Наверху, в полумраке командирского мостика, слышатся голоса. Первая вахта.
Отгремел якорь. Снизу издалека, из сверкающего электричеством жаркого чрева «Таймыра» донеслось пыхтенье, сперва слабый, нерешительный металлический стук, потом шибче, звучней. Застучал, застонал металл.
Замелькали шатуны, пошли кружиться кривошипы и далеко, у самой кормы застучали по льдинам винты. Весь корпус затрясся. Огоньки обсерватории стали отходить в сторону, перешли на другой борт и скоро совсем исчезли за поворотом пролива.
В ярко-освещенной кают-компании заняты все кресла, на диванах плотно сидят пассажиры. Со всех сторон радостный смех. Совершенно особенные разговоры.
– А вот когда я приеду, первым долгом куплю ворох газет.
– Нет, я в киношку.
– Нет, ни газет ни в киношку – куплю фунт шоколада и десяток пирожных.
– Уж лучше арбуз.
– Тогда уж – и пирожные и арбуз.
– Слушайте, неужели действительно существуют огурцы, помидоры, арбузы? Вот наемся-то…
Это холостежь. У семейных меньше съедобных восторгов. Большинство предвкушает радости встречи. Кое-кому не терпится и начинают перебирать заготовленные подарки: самоедскую сумочку, песца, промышленного своим капканом, коллекции новоземельских цветов.
В. дверях появляется чумазый Василь Иваныч. Немедленно составляется матч в «козла»: матшарцы – таймырцы.
Под стук костей я ушел к себе. Успел почитать, сходил в ванну, взял душ. Когда тушил у себя свет, из кают-компании все еще доносился неистовый стук медяшек домино. Повидимому, к игрокам присоединился и вернувшийся с вахты капитан, потому что послышалось меланхолическое:
– Окатили.
2. РЕВНИВЫЕ СТРАСТОТЕРПЦЫ
28 августа я проснулся ни свет ни заря от, яркого солнца, беззастенчиво заглядывавшего в открытый настежь иллюминатор. Было еще далеко до восьми часов – законного времени утреннего чая, а по всему судну несся топот тяжелых сапог, и с палубы слышался голос боцмана. Я едва успел проделать обычные гимнастические упражнения и принять холодный соленый душ, как в каюту прибежал сердитый юнга Алешка и в третий раз позвал меня к столу. Жизнь сегодня начиналась почему-то особенно рано. Только выглянув в иллюминатор, я понял, в чем дело: мы пришли к устью реки Шумилихи, у Баренцова конца Маточкина Шара. Здесь предстояло ставить первые знаки.
Я наспех допивал свой чай, когда в кают-компанию вошел Василь Иваныч, облаченный в рабочее платье. Он не дал мне докончить чаепитие.
– Говорили, что ревнуетесь с нами, а сами чаи распиваете.

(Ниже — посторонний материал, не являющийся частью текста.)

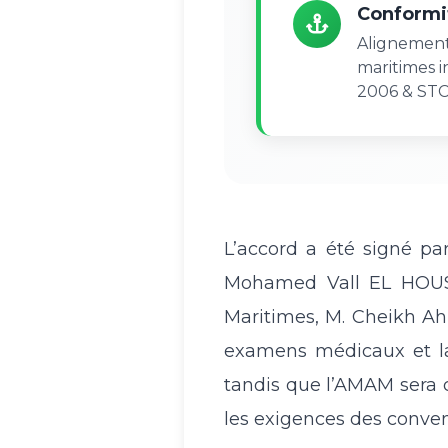
Conformit
Alignement
maritimes i
2006 & ST
L’accord a été signé par
Mohamed Vall EL HOUSSE
Maritimes, M. Cheikh Ah
examens médicaux et la 
tandis que l’AMAM sera c
les exigences des conve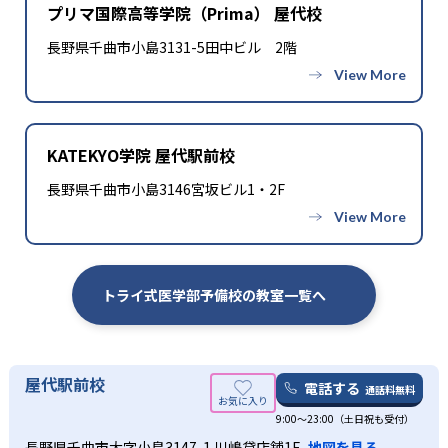
プリマ国際高等学院（Prima） 屋代校
-
-
金沢医科大学
愛知医科大学
長野県千曲市小島3131-5田中ビル 2階
-
-
藤田医科大学
大阪医科薬科大学
-
-
関西医科大学
近畿大学
KATEKYO学院 屋代駅前校
-
-
兵庫医科大学
川崎医科大学
長野県千曲市小島3146宮坂ビル1・2F
-
-
久留米大学
産業医科大学
-
福岡大学
トライ式医学部予備校の教室一覧へ
※合格年の明記はなし
屋代駅前校
電話する
通話料無料
9:00～23:00（土日祝も受付）
長野県千曲市大字小島3147-1 川嶋貸店舗1F
地図を見る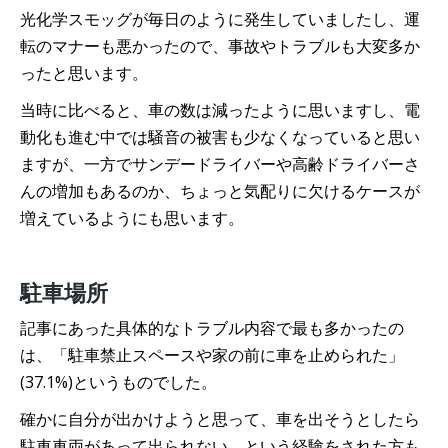
光化学スモッグが毎日のように発生していましたし、運
転のマナーも悪かったので、事故やトラブルも大変多か
ったと思います。
当時に比べると、車の数は減ったように思いますし、電
動化も進む中では騒音の被害も少なくなっていると思い
ますが、一方でサンデードライバーや高齢ドライバーさ
んの増加もあるのか、ちょっと気配りに欠けるケースが
増えているようにも思います。
駐車場所
記事にあった具体的なトラブル内容で最も多かったの
は、「駐車禁止スペースや家の前に車を止められた」
(37.1%)というものでした。
確かに自分が出かけようと思って、車を出そうとしたら
駐車車両があって出られない、という経験をされた方も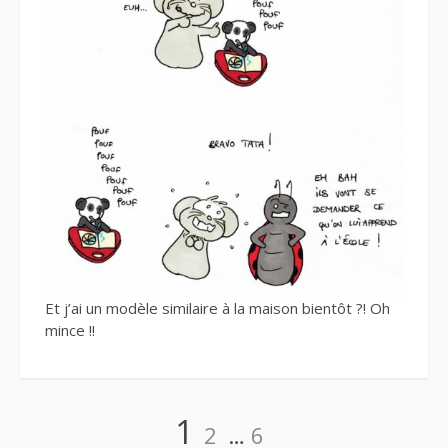
Et j’ai un modèle similaire à la maison bientôt ?! Oh
mince !!
Navigation
Page
Page
Page
1
2
…
6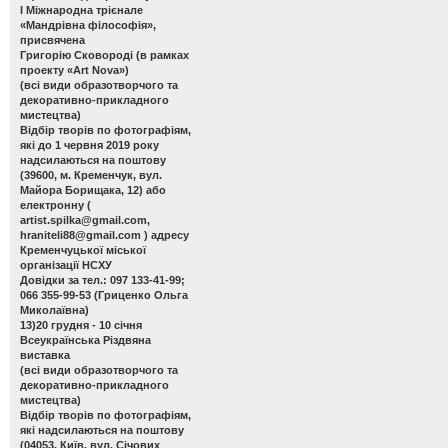
І Міжнародна трієнале
«Мандрівна філософія»,
присвячена
Григорію Сковороді (в рамках
проекту «Art Nova»)
(всі види образотворчого та
декоративно-прикладного
мистецтва)
Відбір творів по фотографіям,
які до 1 червня 2019 року
надсилаються на поштову
(39600, м. Кременчук, вул.
Майора Борищака, 12) або
електронну (
artist.spilka@gmail.com
,
hraniteli88@gmail.com
) адресу
Кременчуцької міської
організації НСХУ
Довідки за тел.: 097 133-41-99;
066 355-99-53 (Гриценко Ольга
Миколаївна)
13)20 грудня - 10 січня
Всеукраїнська Різдвяна
виставка
(всі види образотворчого та
декоративно-прикладного
мистецтва)
Відбір творів по фотографіям,
які надсилаються на поштову
(04053, Київ, вул. Січових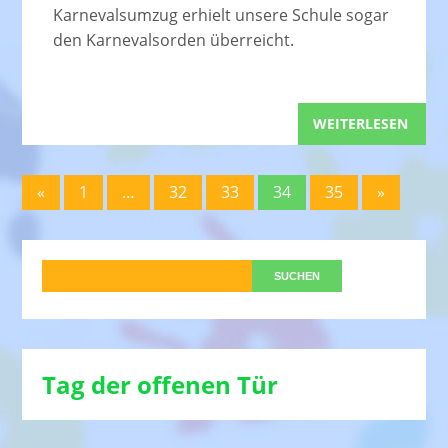
Karnevalsumzug erhielt unsere Schule sogar
den Karnevalsorden überreicht.
WEITERLESEN
«
1
…
32
33
34
35
»
Tag der offenen Tür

Дело в том, что команда «Таймыра» заключила по радио договор о социалистическом соревновании с каким-то другим гидрографическим судном и тянулась теперь во-всю, стремясь в наиболее короткий срок выполнить свое неимоверно тяжелое задание. И без того тяжелый рабочий день матросов (в море двенадцать часов без выходных дней) превращался теперь в каторжную работу. Это называлось у матросов «ревноваться».
Я давно уже повел среди пассажиров агитацию за то, чтобы принять участие в наиболее тяжелой части работ команды при выгрузке на берег материалов в местах постановки морских знаков. Меня энергично поддержал Шведе, и все обещали с сегодняшнего дня вступить в строй.
Однако сегодня, как на зло, с Баренцова моря тянул отчаянный зюйд-вест. В вантах выли предостерегающие голоса ветра. По проливу ходила размашистая темная волна, раскачивая «Таймыр» не хуже нашей «Новой Земли». Капитан сомнительно покачивал головой, не решаясь начать выгрузку материалов на берег в такую погоду. Однако «ревнивцы» рвались, в дело, и Пустошный взял на себя руководство всей работой.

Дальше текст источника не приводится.